This study is mainly basic science on the properties of XMRV's reverse transcriptase enzyme (RT) without drawing conclusions about the life cycle of XMRV itself. They did comparative analyses between XMRV RT, HIV-1 RT and MoMLV RT, in order to add to the knowledge base about RTs in general; this study does not attempt to say anything about XMRV as a pathogen.
They found that, in vitro, XMRV RT showed relatively better ability to avoid 'mismatch' errors while creating DNA strands (as compared to HIV-1 or MoMLV), but not in vivo (as compared to HIV-1 and related amphotropic MLV); therefore this study is inconclusive about how relatively mutation-prone it really is.
They looked at the known mutations for HIV-1 that make it resistant to AZT and tenofovir and engineered XMRV RT clones with mutations at the equivalent sites. Their engineered RTs did turn out to be less susceptible to AZT and tenofovir. That suggests two things - that XMRV has the potential to develop such resistances if the appropriate mutations evolve, and that the same mechanisms by which HIV-1 develops resistance to these drugs can be used by a relatively distantly related retrovirus like XMRV. Again, the latter point is more about understanding RTs via comparison than anything else.
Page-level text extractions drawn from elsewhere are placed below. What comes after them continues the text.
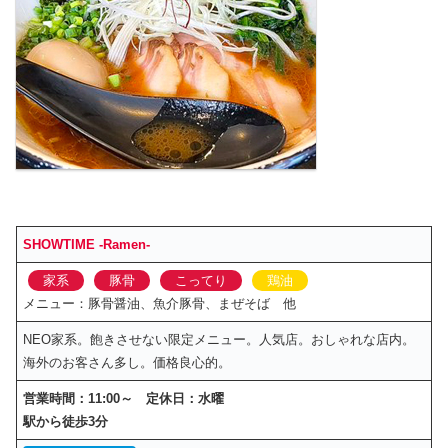
SHOWTIME
-Ramen-
家系
豚骨
こってり
鶏油
メニュー：豚骨醤油、魚介豚骨、まぜそば 他
NEO家系。飽きさせない限定メニュー。人気店。おしゃれな店内。
海外のお客さん多し。価格良心的。
営業時間：11:00～ 定休日：水曜
駅から徒歩3分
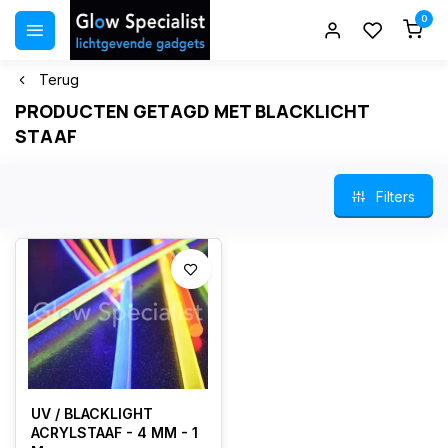
0
Terug
PRODUCTEN GETAGD MET BLACKLICHT
STAAF
Filters
UV / BLACKLIGHT
ACRYLSTAAF - 4 MM - 1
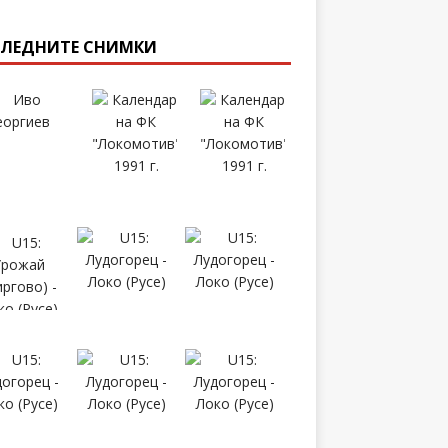
ЛЕДНИТЕ СНИМКИ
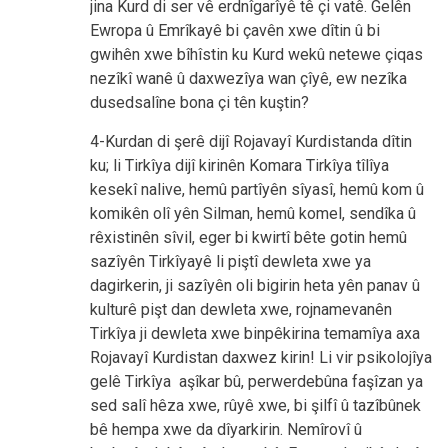
jina Kurd di ser vê erdnîgarîyê tê çi vatê. Gelên
Ewropa û Emrîkayê bi çavên xwe dîtin û bi
gwihên xwe bîhîstin ku Kurd wekû netewe çiqas
nezîkî wanê û daxwezîya wan çîyê, ew nezîka
dusedsalîne bona çi tên kuştin?
4-Kurdan di şerê dijî Rojavayî Kurdistanda dîtin
ku; li Tirkîya dijî kirinên Komara Tirkîya tîlîya
kesekî nalive, hemû partîyên sîyasî, hemû kom û
komikên olî yên Silman, hemû komel, sendîka û
rêxistinên sîvil, eger bi kwirtî bête gotin hemû
sazîyên Tirkîyayê li piştî dewleta xwe ya
dagirkerin, ji sazîyên oli bigirin heta yên panav û
kulturê pi
şt dan dewleta xwe, rojnamevanên
Tirkîya ji dewleta xwe binpêkirina temamîya axa
Rojavayî Kurdistan daxwez kirin! Li vir psikolojîya
gelê Tirkîya aşîkar bû, perwerdebûna faşîzan ya
sed salî hêza xwe, rûyê xwe, bi şilfî û tazîbûnek
bê hempa xwe da dîyarkirin. Nemîrovî û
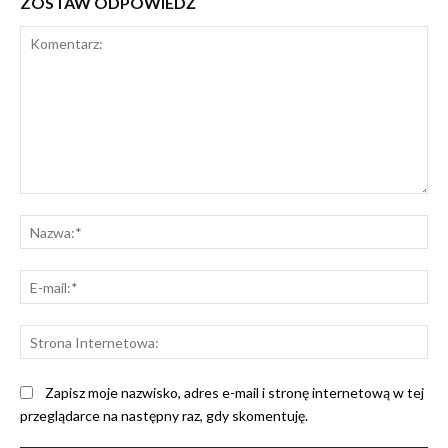
ZOSTAW ODPOWIEDŹ
Komentarz:
Na
E-
mai
St
Int
Zapisz moje nazwisko, adres e-mail i stronę internetową w tej
przeglądarce na następny raz, gdy skomentuję.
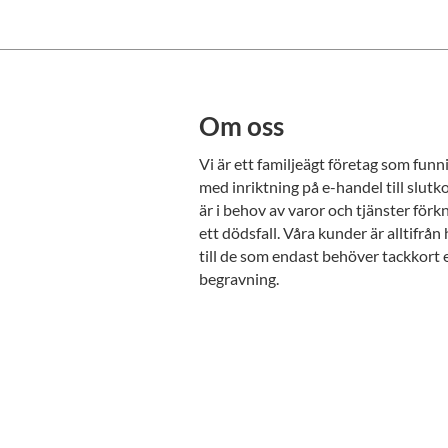
Om oss
Vi är ett familjeägt företag som fun
med inriktning på e-handel till slu
är i behov av varor och tjänster för
ett dödsfall. Våra kunder är alltifrå
till de som endast behöver tackkort 
begravning.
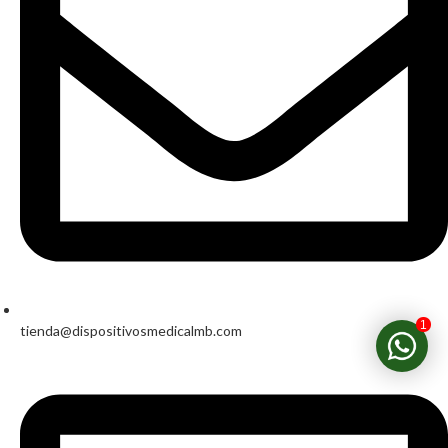
1
tienda@dispositivosmedicalmb.com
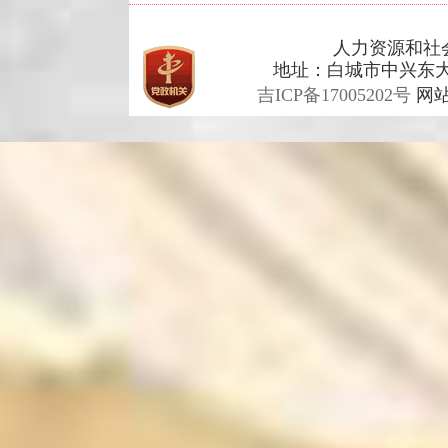
人力资源和社会保
地址：白城市中兴东大
吉ICP备17005202号
网站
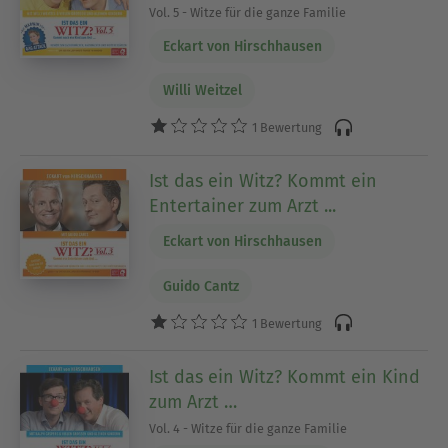
Vol. 5 - Witze für die ganze Familie
Eckart von Hirschhausen
Willi Weitzel
1 Bewertung
Ist das ein Witz? Kommt ein
Entertainer zum Arzt ...
Eckart von Hirschhausen
Guido Cantz
1 Bewertung
Ist das ein Witz? Kommt ein Kind
zum Arzt …
Vol. 4 - Witze für die ganze Familie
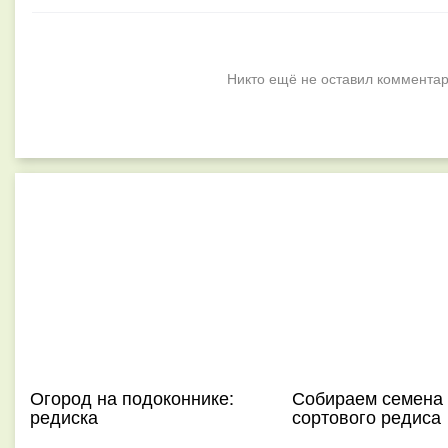
Никто ещё не оставил комментар
Огород на подоконнике:
Собираем семена 
редиска
сортового редиса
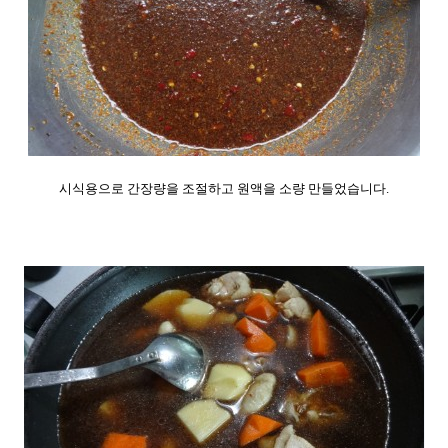
시식용으로 간장량을 조절하고 원액을 소량 만들었습니다.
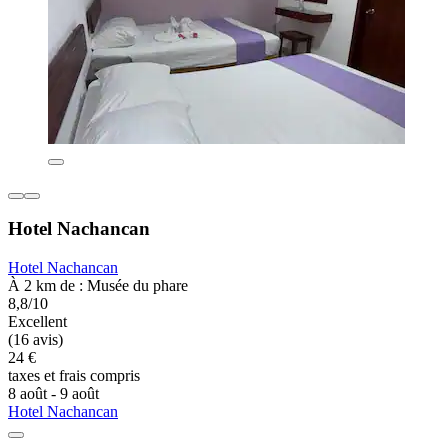
Hotel Nachancan
Hotel Nachancan
À 2 km de : Musée du phare
8,8/10
Excellent
(16 avis)
24 €
taxes et frais compris
8 août - 9 août
Hotel Nachancan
It is useful to know as much as we can about XMRV RT, particularly what drugs might inhibit it, as it does indeed have to replicate in certain tissues and at some points in the infectious cycle. But as for their conclusions about likely mutation rates or recombination rates, I think the differences in this study's in vivo results suggest that they can't extrapolate yet from their in vitro ones. And of course, as G pointed out, anyone trying to predict mutation rates of MLVs in the wild via in vitro-observed mutation rates has to be aware of the likelihood that there will be little if any variation in the blood compartment, where replication takes place primarily via clonal expansion (where there will be no mutation) rather than RT activity. In blood at least, any relative differences in RT fidelity are likely to be irrelevant; the bulk of wild variation of the virus will not show up in blood isolates unless the actively replicating virus in tissue reservoirs actually makes it to the blood.